In the wake of the government’s decision to demand television networks ban live odds spruiking during sports broadcasters, more than three-quarters of voters want the government to go further and ban all advertising of sports betting during TV and radio sports broadcasts. And 78% of voters are in favour of a full ban on gambling advertising — just 12% are opposed.
New polling from Essential Research reveals an overwhelming majority of voters — 87% — also support compulsory vaccination of children against disease, with only 7% totally against. Some 78% of voters support childcare centres to refuse to enrol children who have not been vaccinated, with only 71% of Greens voters supporting it compared to 80%/82% of Labor and Liberal voters.
But voters don’t support the recent push from Victorian Liberals to privatise public broadcasters. Only 15% of voters are in favour privatisation of the ABC and SBS — 57% stand against. Coalition voters were more likely to support privatisation over Labor voters, but still only support privatisation by 21% to 51%.
On voting intention, Labor’s position has marginally improved since last week, with its primary vote up a point to 35%. The Coalition remains on 48% and the Greens on 8% for a stable two-party preferred outcome of 45-55%.
And as conspiracy theorists prepare to descend on Canberra for an anti-wind farm rally on June 18, led by radio entertainer Alan Jones, there’s little evidence Australians share their concerns about the alleged array of diseases caused by wind turbines. In fact, 76% of voters want to see more wind farms built, including 71% of Liberal voters and, unsurprisingly, 89% of Greens voters.

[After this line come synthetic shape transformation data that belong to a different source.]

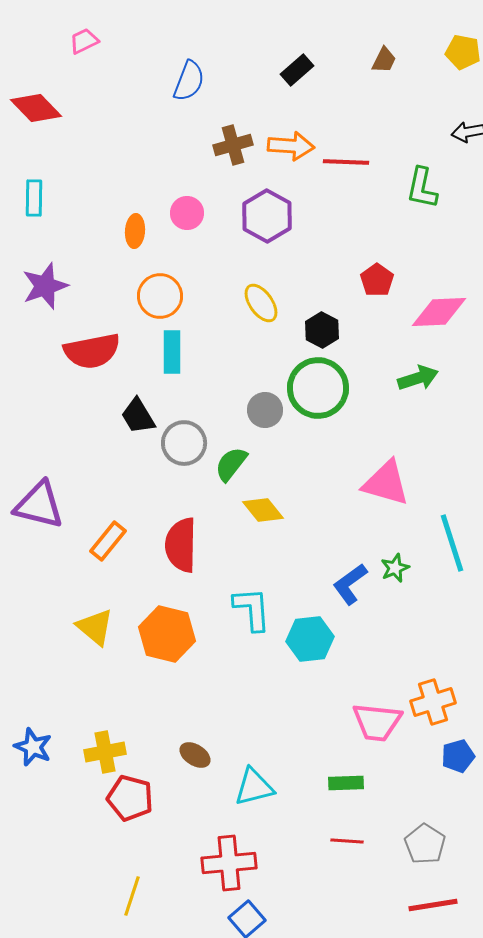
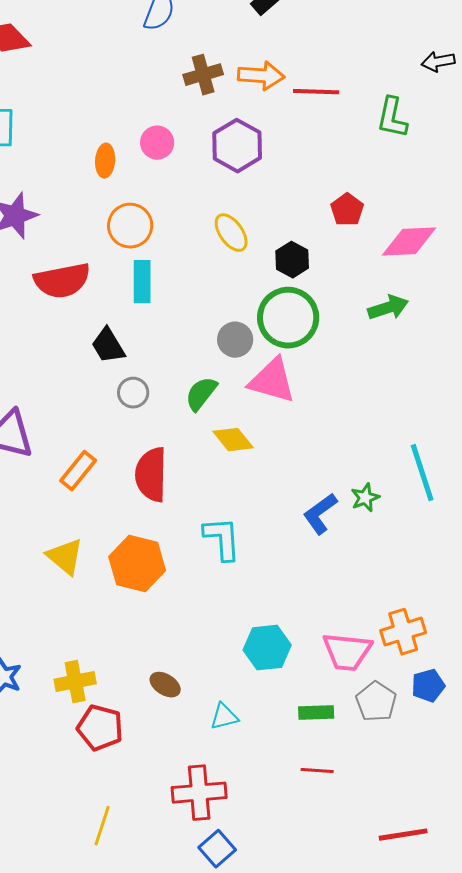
gray circle: (184, 443) -> (133, 393), moved, size x0.7
pink triangle: (386, 483) -> (272, 381), moved
cyan hexagon: (310, 639) -> (267, 648), moved
cyan triangle: (254, 787) -> (224, 717), size x0.7
gray pentagon: (425, 844) -> (376, 702), moved

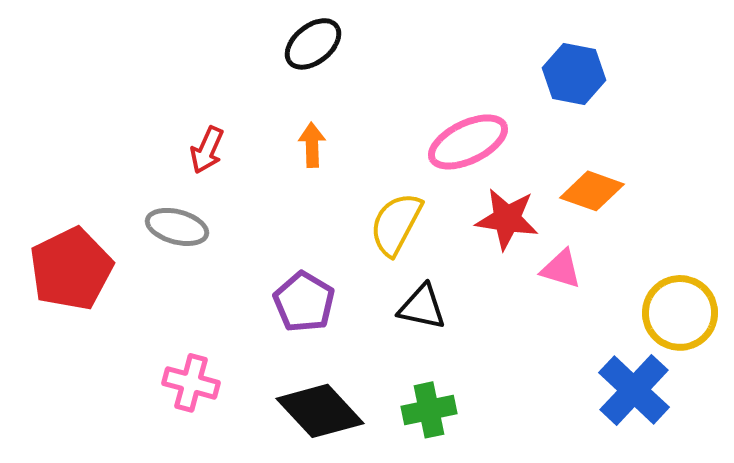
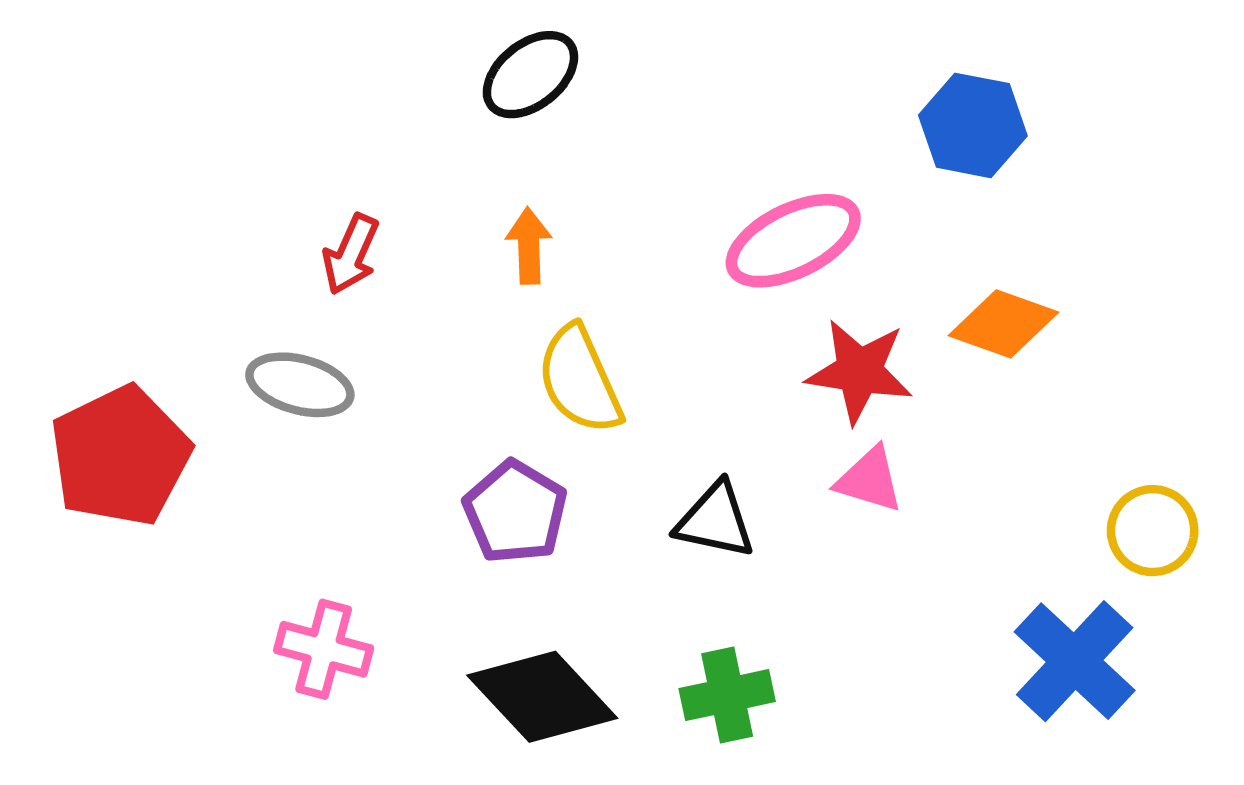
yellow semicircle: (396, 224) -> (580, 380), moved, turned -52
pink triangle: (561, 269) -> (869, 480), moved
yellow circle: (680, 313) -> (1153, 531), size x0.7

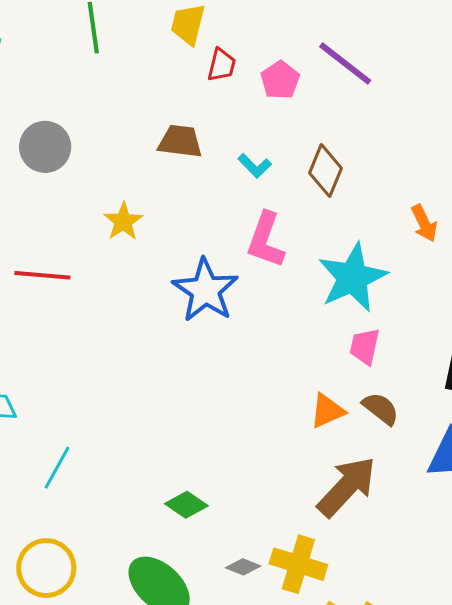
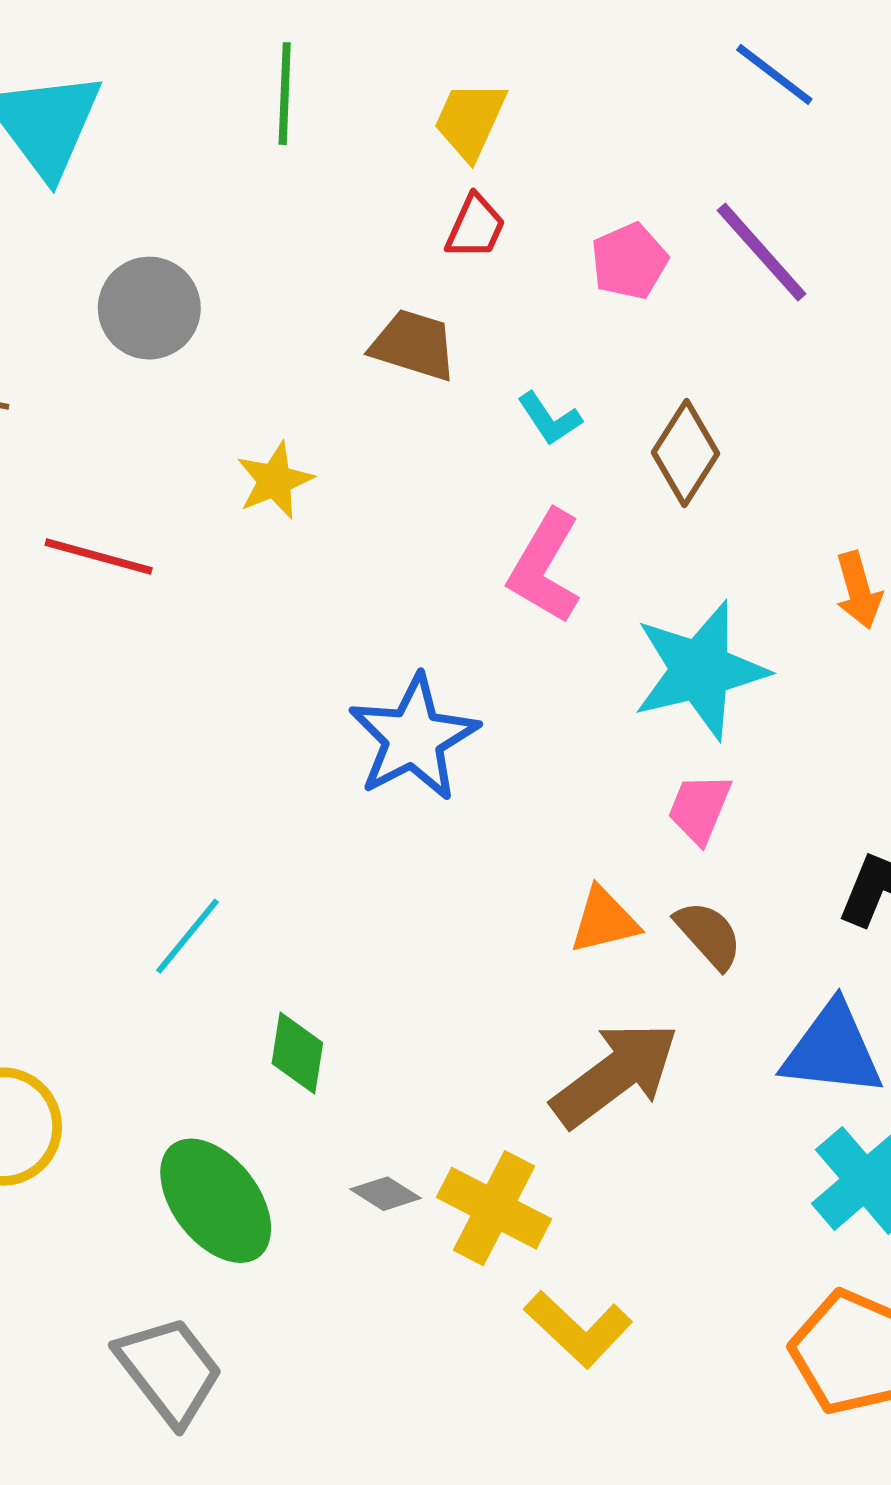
red trapezoid: (222, 65) -> (475, 227), moved
blue star: (205, 290) -> (414, 738), moved
cyan line: (57, 468) -> (187, 936), moved
green diamond: (186, 505) -> (297, 1053), turned 54

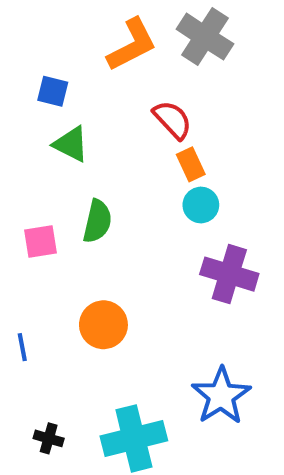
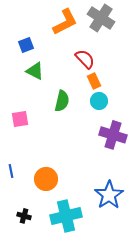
blue square: (53, 91) -> (26, 45), turned -35
green semicircle: (97, 221) -> (62, 101), moved
orange circle: (103, 325) -> (46, 179), moved

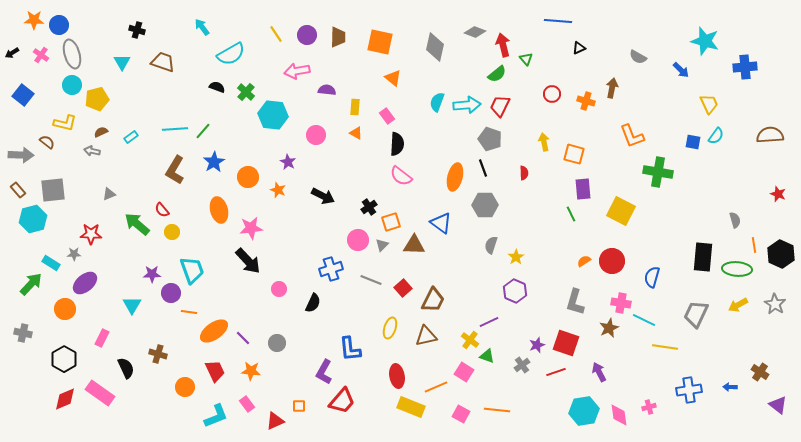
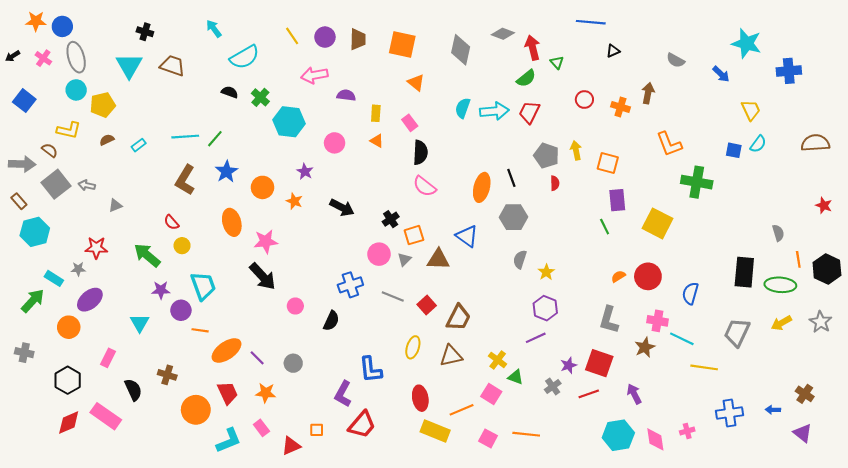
cyan triangle: (122, 62) -> (129, 66), size x1.5
gray pentagon: (490, 139) -> (546, 156), moved
gray arrow: (92, 151) -> (87, 185), moved
gray square: (53, 190) -> (56, 184), moved, turned -32
green arrow: (137, 224) -> (147, 255), moved
purple line: (489, 322) -> (536, 338), moved
orange circle: (185, 387) -> (196, 410), size x1.4
purple triangle: (778, 405) -> (803, 433), moved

There is also speculation the Coalition will abandon the 20% Renewable Energy Target once in government: 40% of voters believe the target is not high enough; 11% believe it is too high, while 33% believe it is about right. Liberal voters are least enthusiastic — only 31% believe the RET should be higher, and 19% lower; 67% of Greens voters want the target to be higher.
Voters are significantly at odds with the commentariat over the car industry. A little over half of those polled by Essential believe it’s important Australia has a car manufacturing industry “even if it costs hundreds of millions of dollars each year in government support and subsidies”. Interestingly, it’s Greens voters who are the least supportive of the industry — only 36% say it’s important, a view distinctly at odds with the Greens’ strong support for automotive protectionism.